▸ YOUR OBJECTIVE: A faithful copy without images is required: write out all the records exactly.

▸ DATA RECORDS:
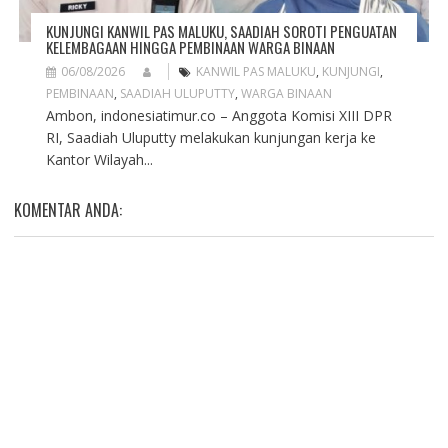
KUNJUNGI KANWIL PAS MALUKU, SAADIAH SOROTI PENGUATAN
KELEMBAGAAN HINGGA PEMBINAAN WARGA BINAAN
06/08/2026
KANWIL PAS MALUKU
,
KUNJUNGI
,
PEMBINAAN
,
SAADIAH ULUPUTTY
,
WARGA BINAAN
Ambon, indonesiatimur.co – Anggota Komisi XIII DPR
RI, Saadiah Uluputty melakukan kunjungan kerja ke
Kantor Wilayah...
KOMENTAR ANDA:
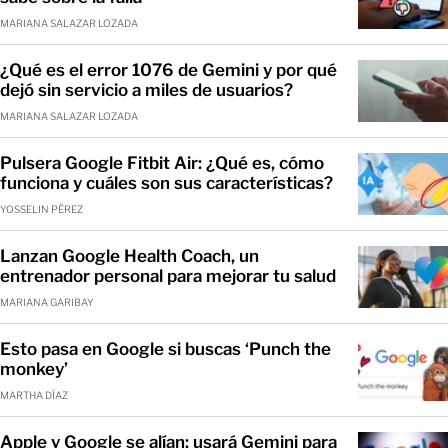
MARIANA SALAZAR LOZADA
¿Qué es el error 1076 de Gemini y por qué
dejó sin servicio a miles de usuarios?
MARIANA SALAZAR LOZADA
Pulsera Google Fitbit Air: ¿Qué es, cómo
funciona y cuáles son sus características?
YOSSELIN PÉREZ
Lanzan Google Health Coach, un
entrenador personal para mejorar tu salud
MARIANA GARIBAY
Esto pasa en Google si buscas ‘Punch the
monkey’
MARTHA DÍAZ
Apple y Google se alían: usará Gemini para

▸ ANSWER FOR THE TASK:
KUNJUNGI KANWIL PAS MALUKU, SAADIAH SOROTI PENGUATAN
KELEMBAGAAN HINGGA PEMBINAAN WARGA BINAAN
06/08/2026
KANWIL PAS MALUKU
,
KUNJUNGI
,
PEMBINAAN
,
SAADIAH ULUPUTTY
,
WARGA BINAAN
Ambon, indonesiatimur.co – Anggota Komisi XIII DPR
RI, Saadiah Uluputty melakukan kunjungan kerja ke
Kantor Wilayah...
KOMENTAR ANDA:
MARIANA SALAZAR LOZADA
¿Qué es el error 1076 de Gemini y por qué
dejó sin servicio a miles de usuarios?
MARIANA SALAZAR LOZADA
Pulsera Google Fitbit Air: ¿Qué es, cómo
funciona y cuáles son sus características?
YOSSELIN PÉREZ
Lanzan Google Health Coach, un
entrenador personal para mejorar tu salud
MARIANA GARIBAY
Esto pasa en Google si buscas ‘Punch the
monkey’
MARTHA DÍAZ
Apple y Google se alían: usará Gemini para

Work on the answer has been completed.